Stored correctly, protected, mined, and optimised, data has become the currency of the digital age and one of the most valuable organisational assets today. It therefore stands to reason that safeguarding it from threats, man-made and otherwise, should form a key part of a risk management strategy.

By Paul Morgan, business unit lead for data, planning and analytics at Altron Karabina

Thanks to compliance requirements such as those set out in the local Protection of Personal Information Act (POPIA) and the General Data Protection Regulation (GDPR) of the European Union, data protection is a legal necessity. But more than that, it is crucial to maintaining the growth and competitive advantage of a business.

Decision-makers therefore must ensure that internal processes are robust enough to handle data risks while keeping them optimised to unlock the full potential processed data can deliver to the company.

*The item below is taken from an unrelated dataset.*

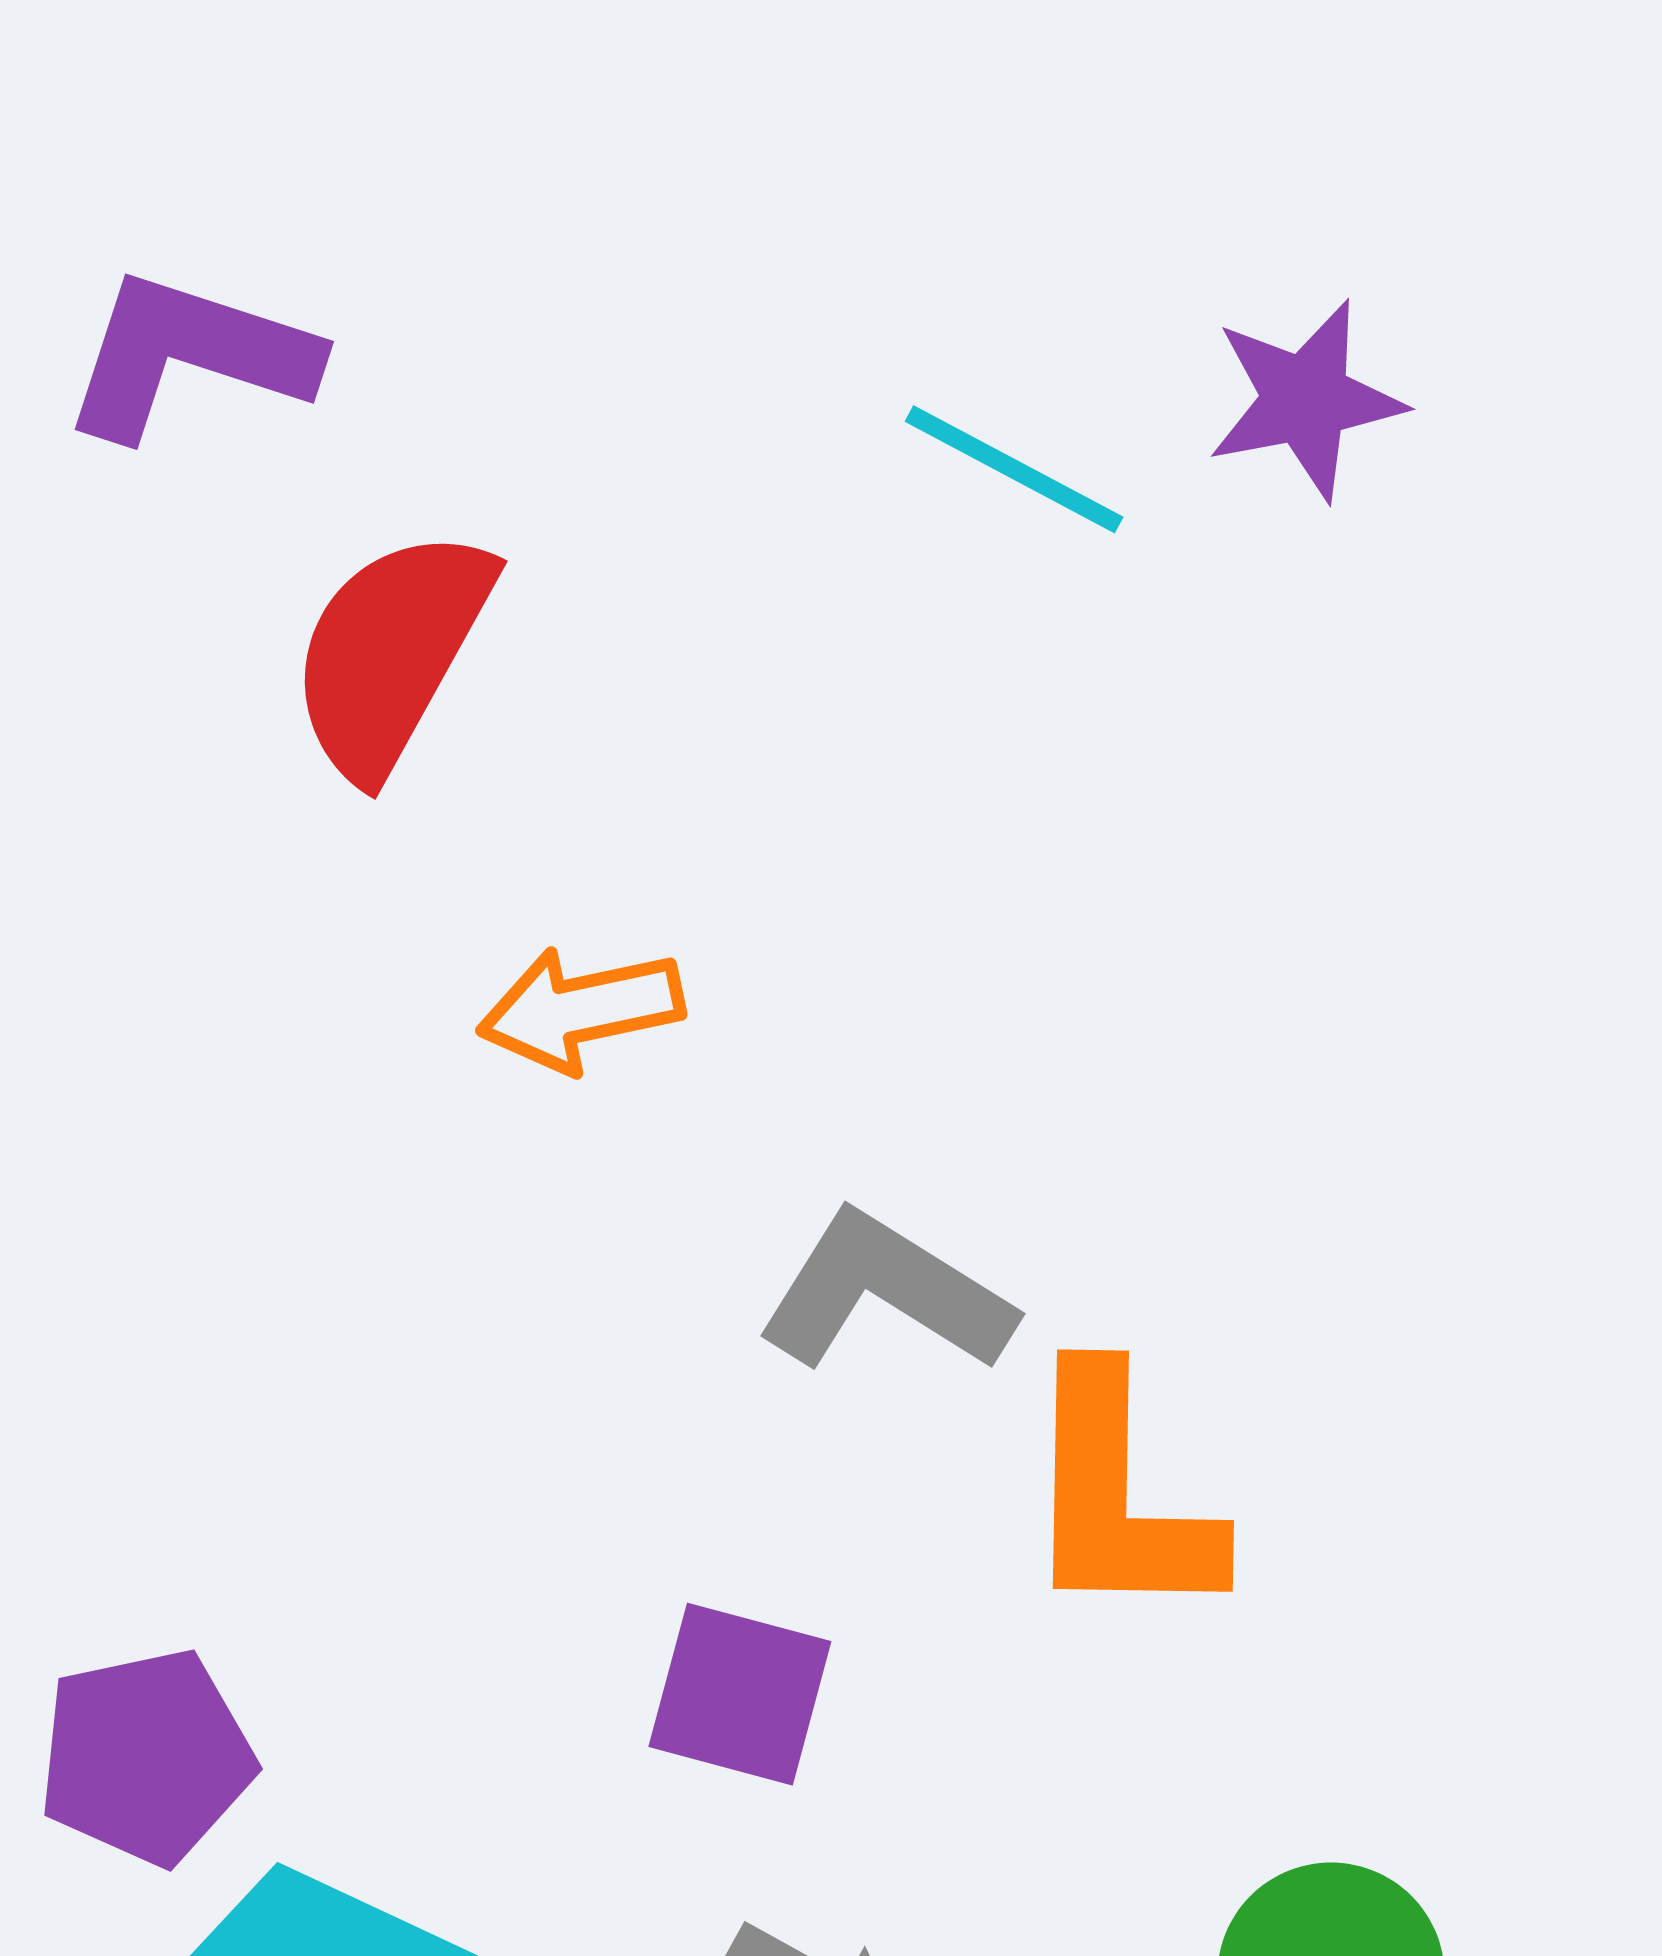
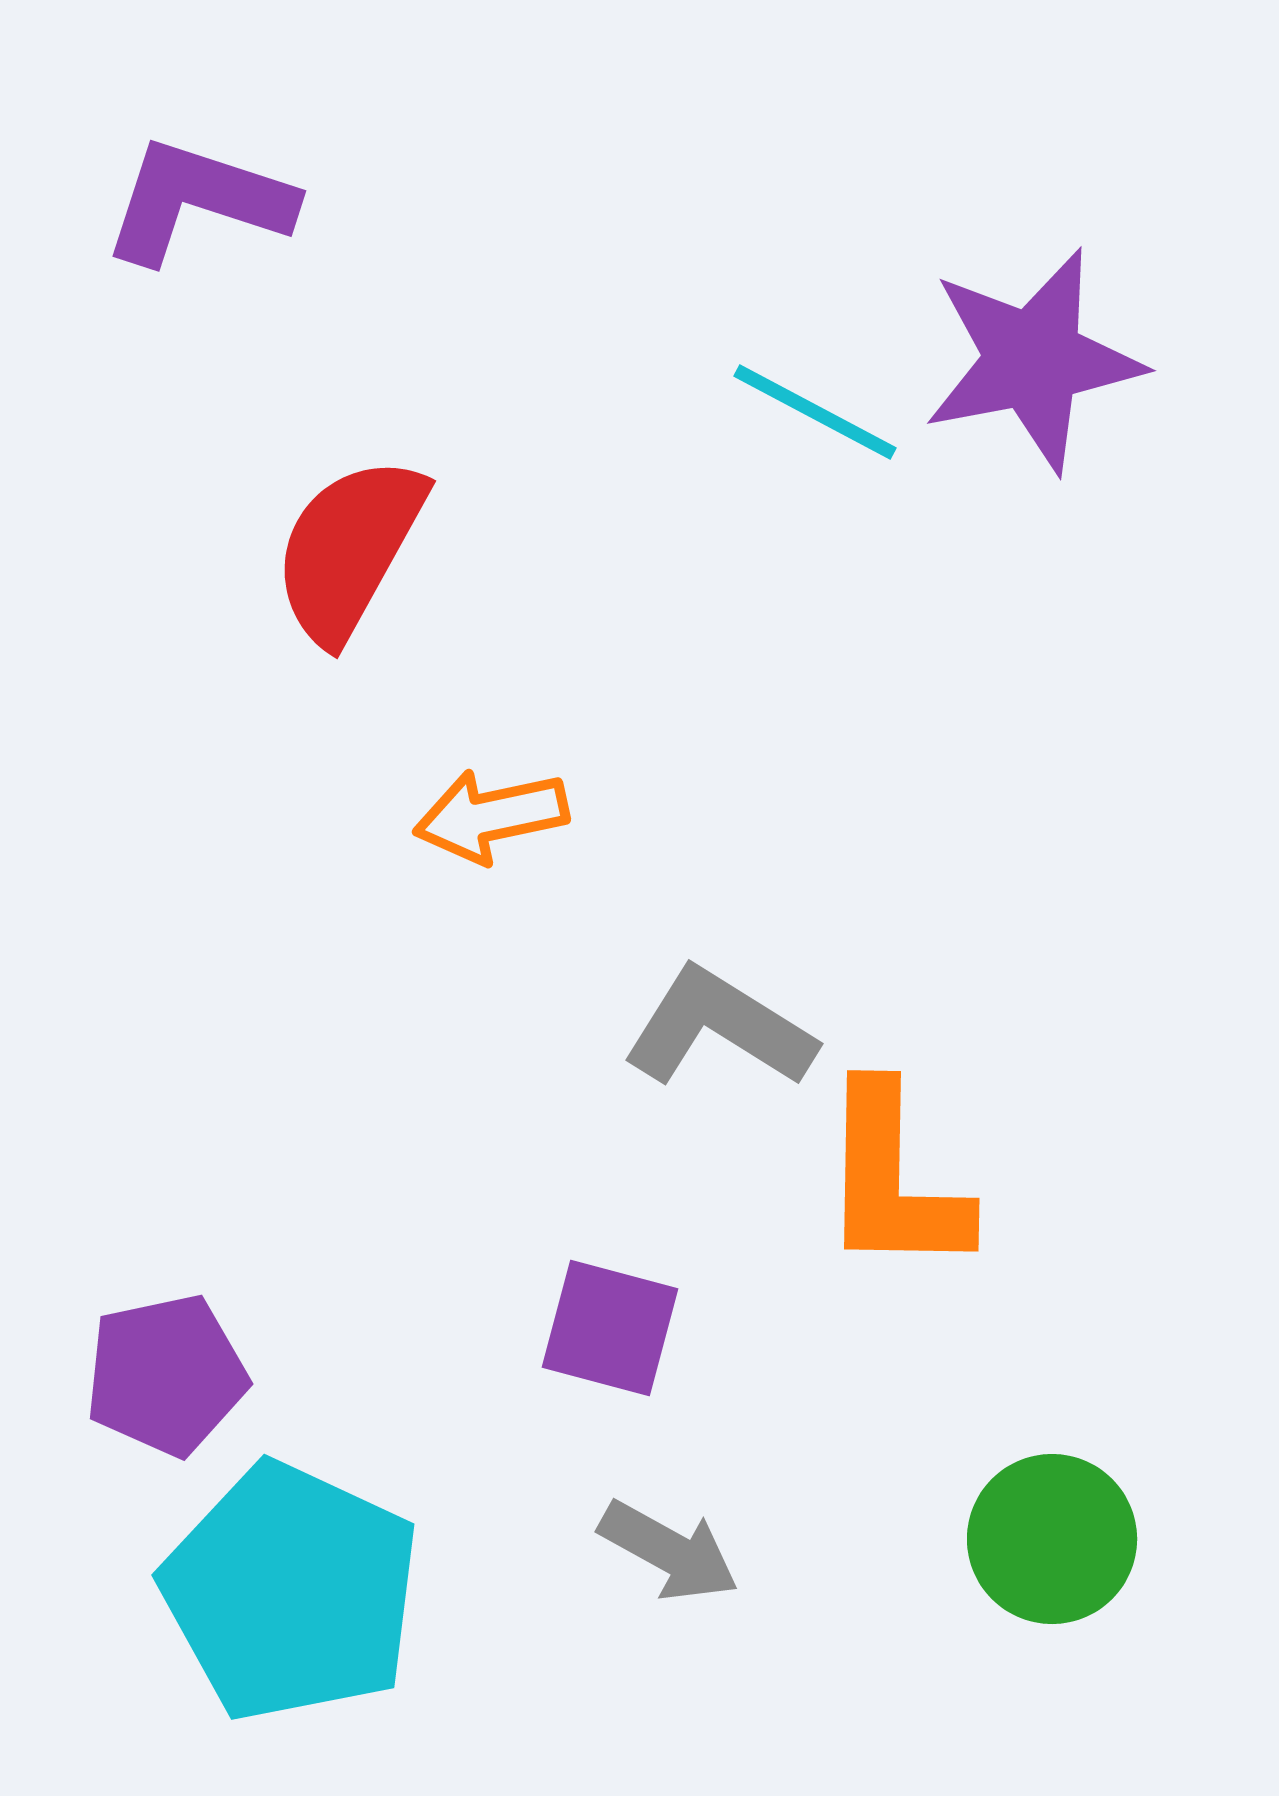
purple L-shape: (189, 356) -> (198, 201), moved
purple star: (1306, 400) -> (1033, 360), size x1.5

Irrespective of whether data is stored on-premise or in the cloud, there is a significant concern about the accidental and malicious ways that can compromise it.

For example, poor connectivity when accessing enterprise resource planning and customer relationship management systems remotely sees some employees extracting sensitive data onto their personal devices. But the reality is that laptops get stolen, mistakes are made when sending emails to the wrong people, and so on. Fortunately, vendors are developing innovations to counteract this. Microsoft, for instance, has a feature in Power BI (in conjunction with Microsoft 365 Compliance Centre) which marks sensitive content when downloaded to a PowerPoint slide, and retains access restrictions to that data in the extracted document. So, if the laptop is stolen, credential management is still required to unlock that data.

 

Value of data

In the competitive market, data provides important understanding of customers, their preferences, and their patterns. Furthermore, every business needs to keep transactional records and use data from a variety of systems for analytics to identify business problems and drive performance. This can also be used to highlight customer pain points and develop ways to address them. Without data and the ability to combine it and process it, an organisation loses significant value from this resource.

Now imagine the negative impact if the company fails to recover a backup or not identify a security risk resulting in compromise. The resulting loss of customer trust can never fully be restored. For their part, retailers can use the data from their loyalty programmes to understand their customers better and develop products and services tailored to suit them. However, the risk of on-selling that data to third-parties will always remain, despite regulatory restrictions. This is when data ethics can play an important role where organisations and the individuals managing data regulate themselves to a certain extent. It helps to think of data assets as people behind the records instead of the cold, faceless numbers and characters in a database.

A company should therefore embark on an extensive de-risking strategy when it comes to data. As a starting point, it will need to identify all the data assets in the business and the likelihood of an incident happening as well as its impact. For example, if it loses the Net Promoter score data of its customers it will not be the end of the world. However, if all its CRM data is compromised then the impact on the business will be massive. It is about remediating against this from happening and planning how best to respond in each scenario.

 

Being creative

Given what is currently happening globally, decision-makers must use their imagination and think what can possibly go wrong. A few weeks ago, nobody could have anticipated that businesses would be locked down for such a long time. The way forward is to start thinking creatively about problems, potential scenarios, and how to survive them from a data protection perspective.

In addition to this planning, companies should share their grand data vision with their employees. In this way, everyone can work towards realising it and adjust quickly if market conditions change. There must be guiding principles around data usage and protection at business. Without it, the risk for compromise remains too great.